In case you’ve been living under a rock, Ilya Kovalchuk has been traded. I don’t know what the hell he’s going to do in the most boring hockey system in the world, but it sure as hell will be interesting. Rangers fans have been placed on suicide watch around the greater NYC area, dreading the combination of Kovalchuk and Brodeur. (that’s a plug for some good friends of mine who are foolish enough to cheer for the New York Gaboriks) Naturally, the first team that gets to see how the Devils’ new superstar looks in red will be the Leafs. I couldn’t think of a better ending to all the hubbub surrounding Kovalchuk’s destination than to see him buried under a pile of broken plexiglass with a grinning Dion Phaneuf standing over him. Not to wish anything bad on a player, but you have to admit it would be a little bit humorous, after the weeks of speculation and twitter-watching that has gone on.
The Devils met the Thrashers’ demands with an interesting package of players. Johnny Oduya is a reliable defenseman who will fit right in the Thrashers’ current lineup. Niclas Bergfors is in the middle of fantastic rookie season, and should have 40 points, impressive considering he plays on one of the least prolific offensive teams in the league. The Thrashers wanted help for the future too, and in addition to Bergfors, Patrice Cormier is a great prospect, currently playing in the QMJHL. Cormier is a solid two way player, with good size (6’2, 205) and a bit of a mean streak (118 pim in 08-09). Throw in the Devils’ first round pick this season, which should be in the bottom 3rd of the round, and Atlanta will have gotten three good pieces to add to their franchise.

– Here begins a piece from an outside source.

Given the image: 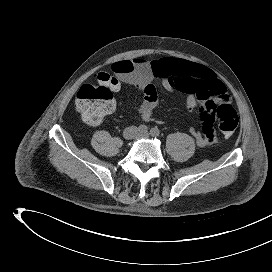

Lost in all this is Anssi Salmela, who was traded from New Jersey to Atlanta last season in the Niclas Havelid deal. Salmela returns to Jersey after a grand total of 38 games with the Thrashers, and will likely see a good amount of ice time with Oduya gone and Paul Martin out.
It never feels good when your team loses a star player like Kovalchuk, but my hat goes off to the way Don Waddell handled the situation, driving up the price as much as needed, and being smart enough to get the deal done before the Olympics, avoiding any potential injuries to Ilya that could have ended up seriously screwing the Thrashers.